A First -- New York Applies De Facto Corporation Doctrine to LLCs

New York’s highest court, the Court of Appeals, held last month that the doctrine of de facto corporations applies to LLCs. In re Hausman, No. 08854, 2009 NY LEXIS 4145 (Dec. 1, 2009). “De facto corporations” is an equitable doctrine that can be applicable when founders have attempted to form a corporation but failed to fully comply with the statutory requirements. The New York court is apparently the first appellate court in the nation to resolve this issue (other than the Fifth Circuit in Western Sec. Corp., 303 F. App'x 173 (5th Cir. 2008), an opinion that the Fifth Circuit has determined should not be published and which for most purposes is not precedent.)

 

It sometimes happens that founders of a corporation or LLC to enter into contracts, incur debts or take other actions on behalf of the entity before its formation. But if an agent enters into a contract on behalf of a non-existent entity, under agency law the other party to the contract will usually be able to hold the agent personally liable.
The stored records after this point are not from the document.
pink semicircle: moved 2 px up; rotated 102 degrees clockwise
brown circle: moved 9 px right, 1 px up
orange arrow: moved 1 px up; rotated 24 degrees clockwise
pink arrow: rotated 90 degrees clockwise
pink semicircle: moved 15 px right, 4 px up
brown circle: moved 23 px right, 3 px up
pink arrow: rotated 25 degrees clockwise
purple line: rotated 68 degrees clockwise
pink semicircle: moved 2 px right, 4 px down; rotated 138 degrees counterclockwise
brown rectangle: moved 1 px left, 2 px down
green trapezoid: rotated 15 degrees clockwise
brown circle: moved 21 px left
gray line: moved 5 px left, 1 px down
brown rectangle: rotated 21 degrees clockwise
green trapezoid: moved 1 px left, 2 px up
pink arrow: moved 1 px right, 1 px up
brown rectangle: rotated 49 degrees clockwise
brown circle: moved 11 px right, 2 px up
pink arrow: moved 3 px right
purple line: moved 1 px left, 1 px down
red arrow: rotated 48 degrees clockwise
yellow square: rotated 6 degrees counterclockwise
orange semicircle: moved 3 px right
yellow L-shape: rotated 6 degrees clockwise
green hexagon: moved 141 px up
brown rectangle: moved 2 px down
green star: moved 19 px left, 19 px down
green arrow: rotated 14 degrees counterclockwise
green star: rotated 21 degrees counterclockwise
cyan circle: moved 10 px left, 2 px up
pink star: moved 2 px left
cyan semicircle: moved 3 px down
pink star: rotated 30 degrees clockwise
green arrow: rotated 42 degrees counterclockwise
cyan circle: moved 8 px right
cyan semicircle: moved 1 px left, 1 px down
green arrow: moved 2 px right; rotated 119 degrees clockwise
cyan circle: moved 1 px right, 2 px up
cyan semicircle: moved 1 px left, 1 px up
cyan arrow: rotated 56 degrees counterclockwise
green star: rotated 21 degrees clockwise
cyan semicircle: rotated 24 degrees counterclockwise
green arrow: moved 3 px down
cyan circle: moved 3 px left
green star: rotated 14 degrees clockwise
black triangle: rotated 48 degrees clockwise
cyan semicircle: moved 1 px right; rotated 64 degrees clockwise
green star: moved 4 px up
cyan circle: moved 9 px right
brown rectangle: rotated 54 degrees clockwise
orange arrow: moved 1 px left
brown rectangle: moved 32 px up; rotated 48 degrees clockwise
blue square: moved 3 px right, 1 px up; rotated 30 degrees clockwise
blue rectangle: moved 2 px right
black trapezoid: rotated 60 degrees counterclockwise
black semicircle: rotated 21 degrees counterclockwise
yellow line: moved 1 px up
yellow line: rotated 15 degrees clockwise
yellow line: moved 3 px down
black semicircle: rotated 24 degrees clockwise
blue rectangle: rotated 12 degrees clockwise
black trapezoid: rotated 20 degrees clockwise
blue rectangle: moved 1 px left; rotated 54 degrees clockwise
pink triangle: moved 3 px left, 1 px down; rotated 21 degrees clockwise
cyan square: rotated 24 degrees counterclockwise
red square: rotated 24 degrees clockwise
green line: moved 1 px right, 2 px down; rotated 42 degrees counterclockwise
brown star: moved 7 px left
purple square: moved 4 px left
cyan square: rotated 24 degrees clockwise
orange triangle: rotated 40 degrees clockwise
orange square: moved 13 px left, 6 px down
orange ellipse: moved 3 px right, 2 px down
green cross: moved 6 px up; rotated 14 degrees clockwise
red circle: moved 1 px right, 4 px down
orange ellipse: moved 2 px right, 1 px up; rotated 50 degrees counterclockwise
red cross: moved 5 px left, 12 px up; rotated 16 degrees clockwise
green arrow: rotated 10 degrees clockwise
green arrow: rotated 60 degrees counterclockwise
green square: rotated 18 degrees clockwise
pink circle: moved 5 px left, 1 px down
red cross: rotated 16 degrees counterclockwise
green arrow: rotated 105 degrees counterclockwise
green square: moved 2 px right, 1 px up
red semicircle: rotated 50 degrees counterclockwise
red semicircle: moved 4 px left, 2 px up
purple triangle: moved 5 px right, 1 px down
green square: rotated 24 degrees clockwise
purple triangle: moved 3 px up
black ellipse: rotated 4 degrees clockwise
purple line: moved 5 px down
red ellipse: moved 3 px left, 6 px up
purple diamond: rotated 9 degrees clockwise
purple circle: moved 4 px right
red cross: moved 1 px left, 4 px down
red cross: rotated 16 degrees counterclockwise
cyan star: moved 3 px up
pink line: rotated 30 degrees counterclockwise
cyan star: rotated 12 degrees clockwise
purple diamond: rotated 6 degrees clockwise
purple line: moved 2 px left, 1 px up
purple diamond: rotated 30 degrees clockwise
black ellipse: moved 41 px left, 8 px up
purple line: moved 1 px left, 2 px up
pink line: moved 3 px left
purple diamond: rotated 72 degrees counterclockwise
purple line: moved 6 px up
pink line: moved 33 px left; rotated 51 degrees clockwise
The de facto corporation doctrine can permit judicial recognition of the entity’s existence, thereby avoiding personal liability of the agent.

 

 

In most states, including New York, an LLC begins to exist when its articles of organization or certificate of formation are filed with the appropriate state agency. E.g., N.Y. Ltd. Liab. Co. Law § 203. But occasionally founders jump the gun and act on behalf of the LLC before the filing is made, sometimes by mistake and sometimes knowing that the articles were not yet filed.

 

 

When creditors later claim that the founders are personally liable for contracts entered into before the LLC existed, the founders may defend on the grounds that a de facto corporation existed. There are also other situations, such as in Hausman, where the effectiveness of a conveyance or some other action will depend on whether the LLC existed at the time of the action, and the de facto corporation doctrine may then come into play.

 

 

Hausman was a probate proceeding. Lena Hausman’s will left real estate to her son and daughter and to the children of two predeceased sons. Before her death, the son and daughter executed articles of organization and prepared an operating agreement for a New York LLC. Lena Hausman then deeded the real estate to the son and daughter’s LLC, but the articles of organization for the new LLC were not filed with the New York Department of State until 14 days later.

 

 

Lena Hausman died seven months later and her will was admitted to probate. In the probate proceedings, the children of the predeceased sons claimed that the real estate should pass by will because Lena’s deed did not convey the real estate to a valid LLC. They pointed out that the LLC did not exist at the time of the deed. The probate court concluded that the deed to the LLC was valid because the LLC was a de facto corporation when the deed was executed.

 

 

The Court of Appeals held that the de facto corporation doctrine is applicable to LLCs. “The statutory schemes of the Business Corporation Law and the Limited Liability Company Law are very similar, and we see no principled reason why the de facto corporation doctrine should not apply to both corporations and limited liability companies.” Hausman at *3. The court cited to no other authority, but implicitly recognized that the equitable considerations which support the doctrine for corporations apply to LLCs as well.

 

 

The Court of Appeals pointed out that the de facto corporation doctrine requires (1) a law under which the entity might be formed, (2) an attempt to form the entity, and (3) an exercise of the entity’s powers thereafter. Under the facts in Hausman, the court concluded that the second prong was not satisfied¾even though the doctrine was applicable, no de facto LLC existed because there had been no attempt to file the articles of organization until weeks after the deed conveying the real estate was executed.

 

 

It is worth noting that many other states have abolished the doctrine of de facto corporations. See, e.g., Equipto Div. Aurora Equip. Co. v. Yarmouth, 134 Wn.2d 356, 367, 950 P.2d 451 (1998). Many of those states have adopted variations of the Model Business Corporation Act, which is intended to abolish the de facto corporation doctrine. See Model Bus. Corp. Act §§ 2.03, 2.04 (2008). Presumably the states that have abolished the de facto corporation doctrine would not apply it to LLCs.